The EU is charging us £50 billion just to leave? How dare they! Well, if we’re leaving, there is no reason why we should have to pay. Let’s shove their Brexit divorce bill right up their common external tariff.
I was a Remainer, and even I was angered by chief Brexit negotiator Michel Barnier’s demand in December that Britain pay such a hefty penalty for leaving. It seemed petty, resentful, and unnecessarily antagonistic. And now that Article 50 has been triggered and the formal process of negotiating our exit has finally begun, I can see why some British people are furious of the EU’s threats that no talks can begin until we’ve settled our tab.
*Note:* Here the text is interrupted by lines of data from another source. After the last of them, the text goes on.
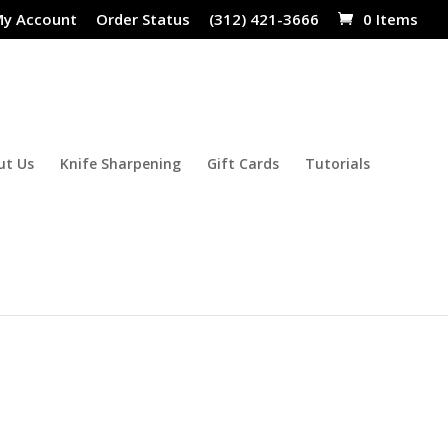
y Account
Order Status
(312) 421-3666
0 Items
ut Us
Knife Sharpening
Gift Cards
Tutorials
But then I looked at what that “divorce bill” actually is. And suddenly my rage felt a lot less justified. Essentially, that £50 billion figure represents money Britain has already committed to the EU. It covers things like salaries and pension liabilities for EU staff – our EU staff, I should add – which can’t be instantaneously cut off just because we’re leaving. These people still have jobs (for now) and even when they don’t, like any good employer we owe them the benefits they have earned up.
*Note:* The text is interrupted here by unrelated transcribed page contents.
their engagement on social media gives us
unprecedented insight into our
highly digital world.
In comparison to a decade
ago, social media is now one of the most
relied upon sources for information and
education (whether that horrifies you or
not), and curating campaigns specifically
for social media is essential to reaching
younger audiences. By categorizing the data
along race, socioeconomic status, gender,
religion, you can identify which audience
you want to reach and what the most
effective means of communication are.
The rest is for projects the EU green-lighted while the UK was still a full member. The EU budget framework covers seven years. That means when annual EU budgets are set and new initiatives are costed, they are done so in the context of a seven-year cycle that considers how much money will be coming in (from member state contributions) and how much has been pledged to ongoing projects. The EU made decisions – with our participation and consent – that rely on Britain’s contributions up to the end of the current cycle, which is 2020. All they are asking is that we continue to contribute what we have already pledged.
In the context of a “divorce” (which is how Brexit is increasingly being viewed), that’s like continuing to pay child-support – except that, unlike child-support, it ends after just three years. But the divorce metaphor really only goes so far. It makes much more sense to think of Brexit like negotiating the termination of a contract (which what it actually is). In a business scenario, if one party has committed a certain amount of money over a set period, and decisions have been made on the basis of that money, that contribution is not up for debate – especially if, as is the case here, the leaving party had a seat at the table when that funding was allocated.
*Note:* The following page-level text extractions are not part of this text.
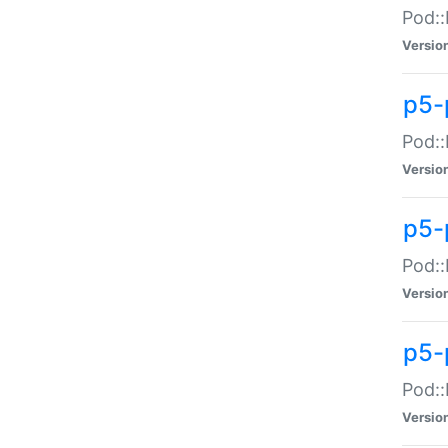
Pod::
Versio
p5-
Pod::
Versio
p5-
Pod::
Versio
p5-
Pod::
Versio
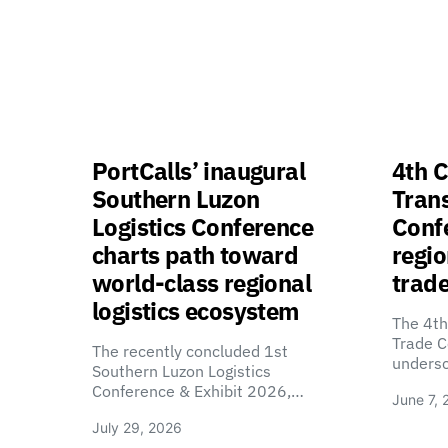
PortCalls’ inaugural
4th C
Southern Luzon
Tran
Logistics Conference
Confe
charts path toward
regio
world-class regional
trade
logistics ecosystem
The 4th
Trade C
The recently concluded 1st
unders
Southern Luzon Logistics
Conference & Exhibit 2026,…
June 7, 
July 29, 2026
So why has such a momentous fuss been made about our exit bill? For this, I blame the EU, and Michel Barnier in particular. Not for expecting that money of course – the EU is entitled to it – but for demanding it in such an aggressive way and implying it was a penalty fine for leaving. If he hadn’t mentioned it, I have no doubt Theresa May, who by all accounts is a stickler for the rules, would have quietly paid it without question. This is the point she alluded to in her interview with Andrew Neil on Wednesday night, when she said Britain was a “law-abiding nation” and would meet its “obligations”.
There really wasn’t a question of whether or not Britain would pay what it owes until the EU negotiators brought it up. That, of course, sparked the ire of the ultra-Brexiteers who believe the UK won’t be fully freed from the EU until we brick up the Euro Tunnel and purge the English dictionary of French words. This small but incessantly loud minority of Leavers really does want Britain to walk away with no deal whatsoever, and will latch on to any hint that the EU is treating us unfairly to amplify their calls for a detrimentally hard Brexit. A punishment bill of £50 billion plays right into their hands.
But the rest of us shouldn’t have been fooled – after all, Theresa May wasn’t. So let’s repeat our commitment to paying what we have already agreed to pay, and move on to the million more important issues of negotiating our future relationship with the EU. These negotiations are too important to be stalled on a trivial technicality.